A Blackberry sign outside the company's offices in Waterloo, Canada. Picture: REUTERS/MARK BLINCH
A Blackberry sign outside the company's offices in Waterloo, Canada. Picture: REUTERS/MARK BLINCH

The meteoric rise of GameStop’s share price has been a great example of the lollapalooza effect (see this week’s Money story for an in-depth account of the GameStop phenomenon).

Many speculators are now trying to anticipate (or engineer) the next major short squeeze. The share prices of some heavily shorted stocks have started to rise quite sharply, with little regard given to the fair value of the businesses behind these stock tickers. Even commodity markets have been targeted, with an army of retail investors trying to emulate the Hunt brothers’ attempt to corner the silver market 40 years ago.

Amid all the frenzied euphoria, let’s look at some businesses whose share prices have risen sharply of late.

AMC Entertainment

AMC operates more than 1,000 movie theatres worldwide, with a large US footprint. As we saw locally with Ster-Kinekor entering business rescue last week, this industry has been hit hard by the pandemic. Even though most of AMC’s cinemas are now open, there has been very little attendance. This is not only due to fears about infection in crowded indoor spaces — very few new movies have been released over the past year, with studios finding it hard to shoot under current conditions.

AMC is technically insolvent, with an equity deficit of more than $2bn reported as at end-September 2020. The recent share price spike allowed debt holders to convert $600m of debt into equity (and promptly sell most of the new shares issued), which will help the balance sheet. Shareholders can expect further dilution, if AMC is to survive.

Many speculators are now trying to anticipate (or engineer) the next major short squeeze

BlackBerry

I still have fond memories of my "revolutionary" BlackBerry cellphone, with its Qwerty keypad (before the days of touchscreen smartphones). While BlackBerry has exited the consumer device market, it still offers its encrypted enterprise communications platform to governments and other clients sending sensitive data electronically. After a long-running patent infringement dispute with Facebook, a settlement was announced last month.

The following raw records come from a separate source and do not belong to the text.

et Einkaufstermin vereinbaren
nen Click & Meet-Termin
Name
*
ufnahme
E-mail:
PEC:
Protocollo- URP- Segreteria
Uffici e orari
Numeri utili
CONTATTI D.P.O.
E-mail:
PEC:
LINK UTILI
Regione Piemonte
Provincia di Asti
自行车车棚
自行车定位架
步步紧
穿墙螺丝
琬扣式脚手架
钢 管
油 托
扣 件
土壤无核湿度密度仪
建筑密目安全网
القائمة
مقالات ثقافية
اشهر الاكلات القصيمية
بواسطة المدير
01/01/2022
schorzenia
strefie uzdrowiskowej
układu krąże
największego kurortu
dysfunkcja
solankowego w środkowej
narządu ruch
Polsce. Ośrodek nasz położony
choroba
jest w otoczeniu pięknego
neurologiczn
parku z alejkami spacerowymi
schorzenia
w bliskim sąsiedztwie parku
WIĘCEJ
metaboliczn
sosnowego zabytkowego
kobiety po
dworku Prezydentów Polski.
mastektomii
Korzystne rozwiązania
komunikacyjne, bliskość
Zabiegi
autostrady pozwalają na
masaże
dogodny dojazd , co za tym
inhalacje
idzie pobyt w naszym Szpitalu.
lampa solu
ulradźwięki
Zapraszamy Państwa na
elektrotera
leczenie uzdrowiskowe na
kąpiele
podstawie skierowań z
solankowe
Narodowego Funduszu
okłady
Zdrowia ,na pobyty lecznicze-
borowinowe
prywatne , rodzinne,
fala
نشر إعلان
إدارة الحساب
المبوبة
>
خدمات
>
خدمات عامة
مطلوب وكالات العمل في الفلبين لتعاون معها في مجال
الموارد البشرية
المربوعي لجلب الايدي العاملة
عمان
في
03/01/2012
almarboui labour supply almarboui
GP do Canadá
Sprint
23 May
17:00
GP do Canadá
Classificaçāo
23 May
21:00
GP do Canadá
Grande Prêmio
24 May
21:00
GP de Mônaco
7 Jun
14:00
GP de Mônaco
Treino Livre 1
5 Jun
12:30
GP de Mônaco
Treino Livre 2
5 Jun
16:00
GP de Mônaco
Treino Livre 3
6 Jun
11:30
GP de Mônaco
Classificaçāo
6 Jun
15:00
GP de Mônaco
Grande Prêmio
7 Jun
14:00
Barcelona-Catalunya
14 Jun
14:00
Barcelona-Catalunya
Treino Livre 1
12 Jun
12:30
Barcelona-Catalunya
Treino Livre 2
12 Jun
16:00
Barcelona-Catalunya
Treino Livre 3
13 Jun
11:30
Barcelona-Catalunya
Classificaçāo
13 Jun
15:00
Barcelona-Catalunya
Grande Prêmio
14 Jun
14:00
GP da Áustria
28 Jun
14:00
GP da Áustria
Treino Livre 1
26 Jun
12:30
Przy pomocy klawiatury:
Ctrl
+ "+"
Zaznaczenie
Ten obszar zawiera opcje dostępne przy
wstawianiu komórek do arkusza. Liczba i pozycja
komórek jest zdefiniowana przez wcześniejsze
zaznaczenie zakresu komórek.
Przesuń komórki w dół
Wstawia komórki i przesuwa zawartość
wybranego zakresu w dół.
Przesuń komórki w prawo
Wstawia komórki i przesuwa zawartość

Financial details were not disclosed, but we don’t believe it will lead to a windfall for BlackBerry.

Bulls also point to a recent partnership entered into with Amazon Web Services, in terms of which data generated by BlackBerry’s leading automotive operating system, QNX (which runs on 175-million cars worldwide), will be monetised. BlackBerry has been loss-making for the past few years, but could make a profit of roughly $100m for the 2021 financial year. With a market cap of $8bn at the end of January, this puts BlackBerry on a frothy p:e of 80 times.

Bed, Bath & Beyond

This omnichannel retailer, which sells home merchandise and owns the Buy Buy Baby chain, has had a tough few years due to the growing consumer preference for online retail. Activist investors overhauled the board and replaced the CEO in 2019 after highlighting instances of nepotism. Since then, new CEO Mark Tritton has been leading a turnaround effort that is gaining momentum.

The company has shown positive same-store sales growth in its past two quarters and is actively (and aggressively) buying back its shares. The business is also in a net cash position, excluding lease obligations. While the company has incurred large losses in its past two financial years, this is mostly due to one-off impairment charges, with adjusted earnings before interest, tax, depreciation and amortisation actually growing.

The share price may be running ahead of itself, but this is one stock discussed here that should not have been shorted so aggressively, as the fundamentals of the business are improving.

Koss Corp

On January 22, Koss shares were trading around $3.50 each, giving the stereo headphone and speaker manufacturer a market capitalisation of less than $30m. A week later, the shares were trading at $64, more than 1,600% higher and representing a market capitalisation of almost $500m. Koss’s annual revenues are around $20m a year, and it is only marginally profitable, making the share price surge hard to justify. The surge has nothing to do with a short squeeze: Koss hardly had any shares sold short as at January 15 (the most recent date for which short interest data has been announced by the Nasdaq).

It would seem that Reddit’s WallStreetBets users were able to push the shares into the stratosphere due to the company’s small free float, since entities related to the Koss family own more than half of the shares. This left very few shares available to buy, a situation ripe for a share price spike.

The shares of companies with high short interest could be a good buying opportunity, but only if a turnaround in the prospects of the business are anticipated. For companies whose prospects continue to deteriorate, buying aggressively will leave you coming up short.